Copy out the complete listing, word for word.

■ **TASK MATERIAL**
-- -- --
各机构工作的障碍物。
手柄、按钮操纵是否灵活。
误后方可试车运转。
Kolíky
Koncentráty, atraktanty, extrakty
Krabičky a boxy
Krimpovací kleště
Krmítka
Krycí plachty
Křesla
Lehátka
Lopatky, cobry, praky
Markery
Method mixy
-- -- --
■ **RESULT OF THE TASK**
各机构工作的障碍物。
手柄、按钮操纵是否灵活。
误后方可试车运转。
Kolíky
Koncentráty, atraktanty, extrakty
Krabičky a boxy
Krimpovací kleště
Krmítka
Krycí plachty
Křesla
Lehátka
Lopatky, cobry, praky
Markery
Method mixy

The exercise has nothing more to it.